Foro privilegiado no Brasil e no mundo
No julgamento de Questão de Ordem na Ação Penal número 937, cujo acórdão foi publicado em dezembro de 2018, relator o Ministro Luís Roberto Barroso, o Supremo Tribunal Federal decidiu restringir o chamado foro privilegiado dos deputados federais e senadores aos crimes praticados no cargo e em razão do cargo.
Segundo a posição do relator, a postura anteriormente adotada de dar ao STF a competência para processar e julgar os parlamentares mesmo pelos crimes acontecidos antes do mandato alcançava convenientemente princípios constitucionais estruturantes, como igualdade e república, impedindo, em inúmeros casos, a responsabilização de agentes públicos por crimes.

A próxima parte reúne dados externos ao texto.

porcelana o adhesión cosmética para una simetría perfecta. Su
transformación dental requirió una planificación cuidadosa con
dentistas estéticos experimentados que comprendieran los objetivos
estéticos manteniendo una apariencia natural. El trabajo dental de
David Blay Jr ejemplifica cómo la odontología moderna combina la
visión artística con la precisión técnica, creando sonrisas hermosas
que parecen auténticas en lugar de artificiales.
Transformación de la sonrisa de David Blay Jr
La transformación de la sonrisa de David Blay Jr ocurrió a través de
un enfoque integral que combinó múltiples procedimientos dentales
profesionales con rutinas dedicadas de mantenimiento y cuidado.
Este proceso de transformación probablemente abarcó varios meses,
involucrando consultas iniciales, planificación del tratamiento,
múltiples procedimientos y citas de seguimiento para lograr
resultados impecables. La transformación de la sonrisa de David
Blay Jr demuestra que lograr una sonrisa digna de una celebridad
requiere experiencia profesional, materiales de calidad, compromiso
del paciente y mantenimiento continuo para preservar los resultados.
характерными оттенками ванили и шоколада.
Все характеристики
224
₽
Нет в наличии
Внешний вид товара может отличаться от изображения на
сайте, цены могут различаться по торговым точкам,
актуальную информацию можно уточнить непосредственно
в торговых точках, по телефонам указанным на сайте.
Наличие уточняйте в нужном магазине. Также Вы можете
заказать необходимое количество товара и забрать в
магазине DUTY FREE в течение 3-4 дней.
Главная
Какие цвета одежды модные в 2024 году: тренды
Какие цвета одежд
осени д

Outro argumento importante do voto se baseou na ausência de efetividade mínima do sistema penal, frustrando valores constitucionais importantes, como a probidade e a moralidade administrativa.

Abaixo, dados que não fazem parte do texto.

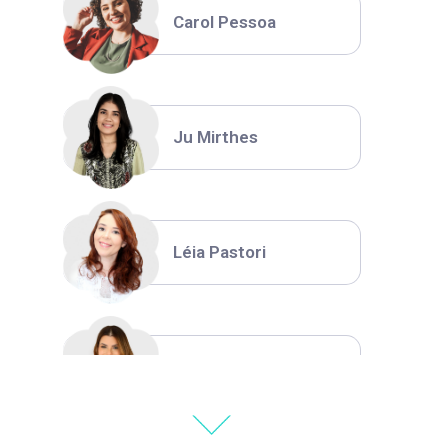
Carol Pessoa
Ju Mirthes
Léia Pastori
Natália Moura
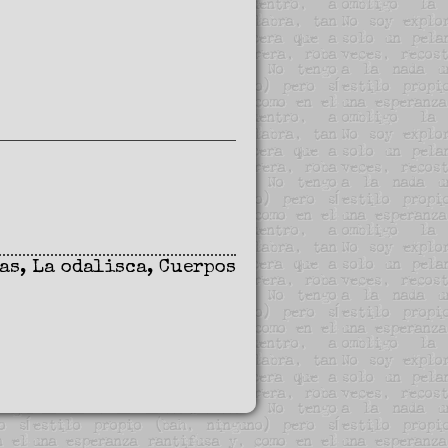
as
,
La odalisca
,
Cuerpos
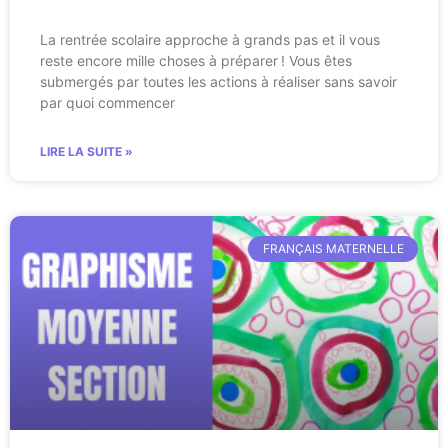
La rentrée scolaire approche à grands pas et il vous
reste encore mille choses à préparer ! Vous êtes
submergés par toutes les actions à réaliser sans savoir
par quoi commencer
LIRE LA SUITE »
FRANÇAIS MATERNELLE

O foro privilegiado no Brasil da atualidade pode ser dividido quando se trata de crimes comuns e de responsabilidade. Quando a acusação é feita por crimes de responsabilidade praticados pelo Presidente da República, pelo Vice-Presidente, pelos Ministros do STF, pelo Procurador-Geral da República e pelo Advogado-Geral da União, a Constituição Federal atribui ao Senado Federal a competência para julgamento.
Nos crimes comuns, cabe ao STF julgar o Presidente da República, o Vice-Presidente, os membros do Congresso Nacional, seus próprios Ministros e o Procurador-Geral da República e, nas infrações penais comuns e nos crimes de responsabilidade, os Ministros de Estado, os membros dos Tribunais Superiores, do Tribunal de Contas da União e chefes de missão diplomática de caráter permanente.
Quando o acusado é o Presidente da República, seja por crime comum ou crime de responsabilidade, a Câmara dos Deputados deve ser ouvida previamente. Se autorizado o processo, nos crimes de responsabilidade, o julgamento é realizado pelo Senado, nos comuns, pelo Supremo Tribunal Federal.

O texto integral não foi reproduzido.